Since I last wrote, it’s all gone a bit apocalyptic.

Arsenal have crashed out of the Champions League in humiliating fashion and slid down the Premier League table so that qualification is an outside shot at best.

So it falls to the FA Cup, so often denigrated in word by fans and in deed by managers with eyes on bigger prizes, to salvage the season.

However, given the uncertainty regarding the manager’s future its significance is potentially greater then the recent status of satisfying commiseration.

Quite apart from the fact that a tournament victory would partially fulfil the desire most Gooners have for Arsene to leave with his head held high, it would take on a genuinely historic quality.

If it is, as many suspect and significant numbers hope, time for Le Boss to take his imperfect genius to pastures new, it almost certainly will be without the first historic Champion’s League for Arsenal or a league title in a third separate decade.

The FA Cup, however, gives him an opportunity to write himself into the record books with almost indelible ink. Should it arrive on the red side of North London again this year, it would again return the club to the outright lead in FA Cup Final wins.

More significantly, though it would take Wenger to the outright ownership of the record he already shares., that of most FA Cup wins as a manager.

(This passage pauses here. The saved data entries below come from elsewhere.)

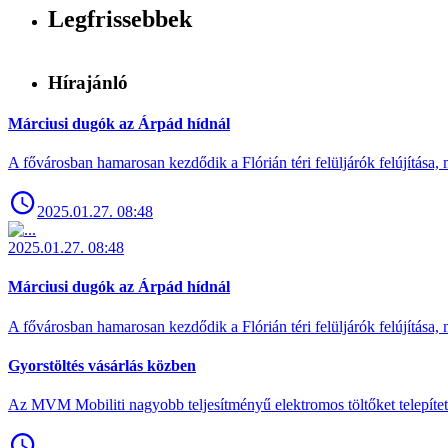
Legfrissebbek
Hírajánló
Márciusi dugók az Árpád hídnál
A fővárosban hamarosan kezdődik a Flórián téri felüljárók felújítása, 
2025.01.27. 08:48
2025.01.27. 08:48
Márciusi dugók az Árpád hídnál
A fővárosban hamarosan kezdődik a Flórián téri felüljárók felújítása, 
Gyorstöltés vásárlás közben
Az MVM Mobiliti nagyobb teljesítményű elektromos töltőket telepíte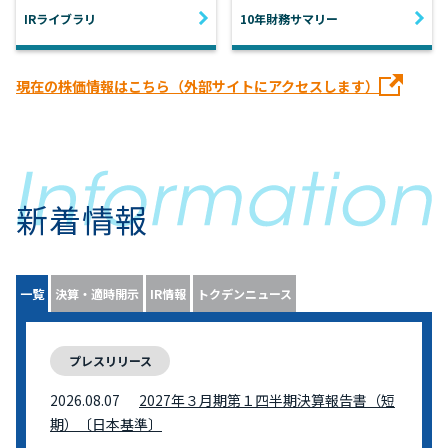
IRライブラリ
10年財務サマリー
現在の株価情報はこちら（外部サイトにアクセスします）
新着情報
一覧
決算・適時開示
IR情報
トクデンニュース
プレスリリース
2026.08.07
2027年３月期第１四半期決算報告書（短
期）〔日本基準〕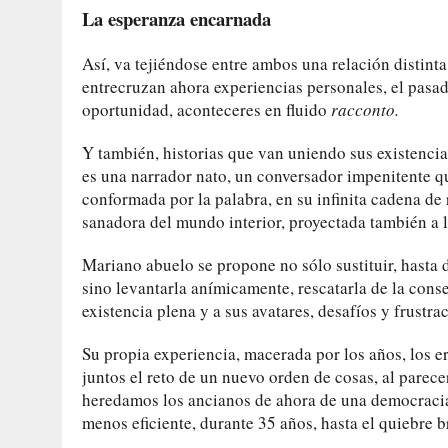
La esperanza encarnada
Así, va tejiéndose entre ambos una relación distinta
entrecruzan ahora experiencias personales, el pasad
oportunidad, aconteceres en fluido
racconto.
Y también, historias que van uniendo sus existenci
es una narrador nato, un conversador impenitente q
conformada por la palabra, en su infinita cadena de 
sanadora del mundo interior, proyectada también a l
Mariano abuelo se propone no sólo sustituir, hasta 
sino levantarla anímicamente, rescatarla de la cons
existencia plena y a sus avatares, desafíos y frustra
Su propia experiencia, macerada por los años, los er
juntos el reto de un nuevo orden de cosas, al parece
heredamos los ancianos de ahora de una democracia
menos eficiente, durante 35 años, hasta el quiebre 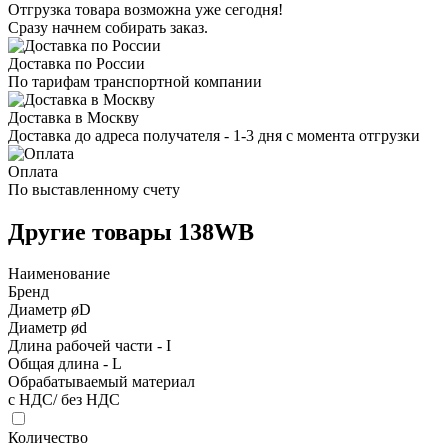
Отгрузка товара возможна уже сегодня!
Сразу начнем собирать заказ.
Доставка по России
По тарифам транспортной компании
Доставка в Москву
Доставка до адреса получателя - 1-3 дня с момента отгрузки
Оплата
По выставленному счету
Другие товары 138WB
Наименование
Бренд
Диаметр øD
Диаметр ød
Длина рабочей части - I
Общая длина - L
Обрабатываемый материал
с НДС/ без НДС
Количество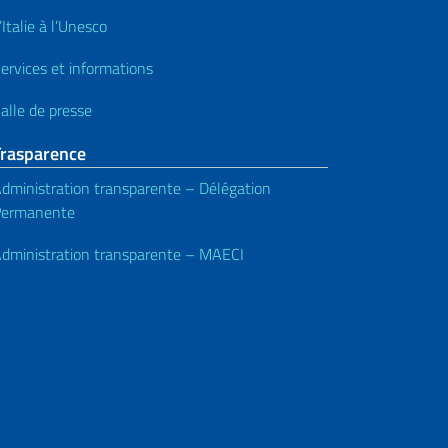
’Italie à l’Unesco
ervices et informations
alle de presse
Trasparence
dministration transparente – Délégation
Permanente
dministration transparente – MAECI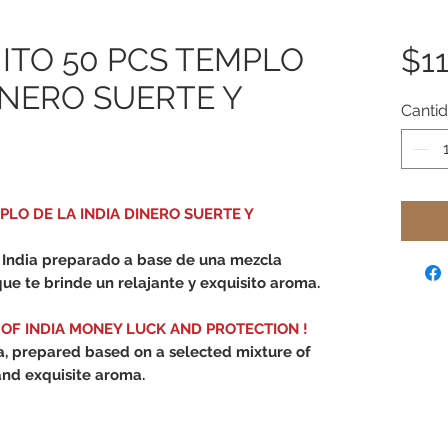
ITO 50 PCS TEMPLO
$11
INERO SUERTE Y
Canti
MPLO DE LA INDIA DINERO SUERTE Y
a India preparado a base de una mezcla
e te brinde un relajante y exquisito aroma.
 OF INDIA MONEY LUCK AND PROTECTION !
a, prepared based on a selected mixture of
and exquisite aroma.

It would also draw him level with the individual with the most FA Cup winners medals, former protégée Ashley Cole.

arsene wenger fac up
AFP PHOTO / LEON NEAL

Given that Wenger’s only FA Cup rival, George Ramsey, has been dead for 82 years and won his trophies between 1887 and 1920, his record is already a standalone in the current format. But for a man so steeped in football history, the idea of being able to marry his record unbeaten season with becoming the most successful manager in the world’s oldest continuous competition must be very alluring.

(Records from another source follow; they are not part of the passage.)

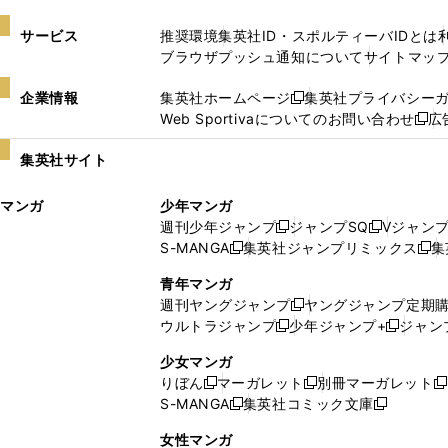
サービス
推奨環境
集英社ID・スポルティーバIDとは
ブラウザプッシュ通知について
サイトマッ
企業情報
集英社ホームページ
集英社プライバシー
新
Web Sportivaについてのお問い合わせ
広
し
新
い
し
集英社サイト
ウ
い
ィ
ウ
マンガ
少年マンガ
ン
ィ
週刊少年ジャンプ
ジャンプSQ
Vジャン
ド
ン
新
新
S-MANGA
集英社ジャンプリミックス
集
ウ
ド
新
し
し
新
で
ウ
し
い
い
し
青年マンガ
開
で
い
ウ
ウ
い
週刊ヤングジャンプ
ヤングジャンプ定期
新
く
開
ウ
ィ
ィ
ウ
ウルトラジャンプ
少年ジャンプ+
ジャン
新
し
新
く
ィ
ン
ン
ィ
し
い
し
ン
ド
ド
ン
少女マンガ
い
ウ
い
ド
ウ
ウ
ド
りぼん
マーガレット
別冊マーガレット
新
新
新
ウ
ィ
ウ
ウ
で
で
ウ
S-MANGA
集英社コミック文庫
し
新
し
新
ィ
ン
ィ
で
開
開
で
い
し
い
し
ン
ド
ン
女性マンガ
開
く
く
開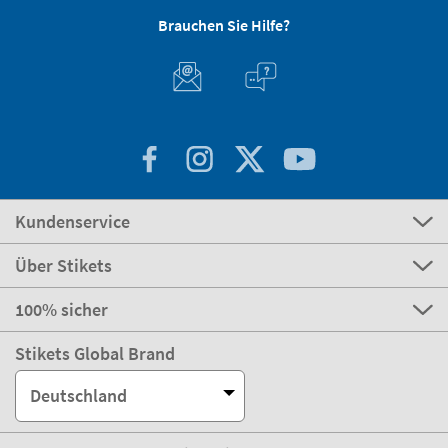
Brauchen Sie Hilfe?
Kundenservice
Über Stikets
100% sicher
Stikets Global Brand
Deutschland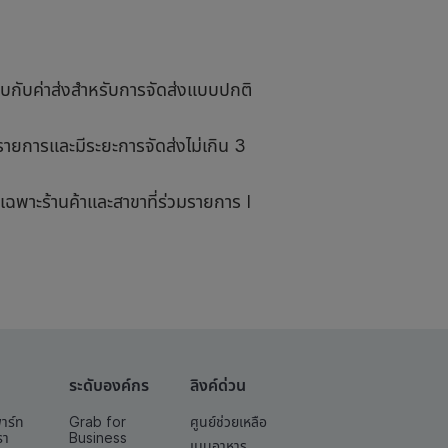
ียบกับค่าส่งสำหรับการจัดส่งแบบปกติ
มรายการและมีระยะการจัดส่งไม่เกิน 3
เฉพาะร้านค้าและสาขาที่ร่วมรายการ I
ระดับองค์กร
ลิงค์ด่วน
พาร์ท
Grab for
ศูนย์ช่วยเหลือ
รา
Business
เมนูอาหาร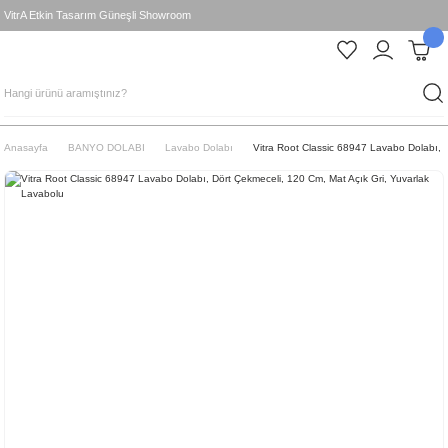
VitrA Etkin Tasarım Güneşli Showroom
Anasayfa
BANYO DOLABI
Lavabo Dolabı
Vitra Root Classic 68947 Lavabo Dolabı, 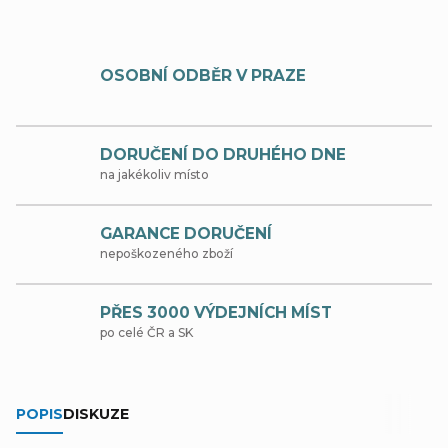
OSOBNÍ ODBĚR V PRAZE
DORUČENÍ DO DRUHÉHO DNE
na jakékoliv místo
GARANCE DORUČENÍ
nepoškozeného zboží
PŘES 3000 VÝDEJNÍCH MÍST
po celé ČR a SK
POPIS
DISKUZE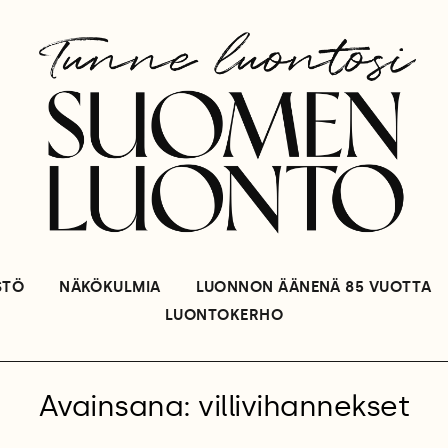
STÖ
NÄKÖKULMIA
LUONNON ÄÄNENÄ 85 VUOTTA
LUONTOKERHO
Avainsana: villivihannekset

As has been said elsewhere, this is a man disinterested in monuments (and surely the Emirates is already his statue). But he is a man who loves the thought of setting a new standard. It is clear to see that the Invincible season still gives him immense pride and pleasure, and to set another benchmark incredibly unlikely to ever be surpassed would be a very appropriate way to bow out, even if it doesn’t quite match the dream.

Of course, not every scenario that could play out is a positive one. Should we, say, lose the Final to Spurs or in the usual manner to Chelsea, the eras end could be defined in the same games but in a much darker light.

As such, much as Wenger is invariably unwilling to think about legacies, he and his charges should invest some thought in the era defining potential that the rest of this season’s competition has.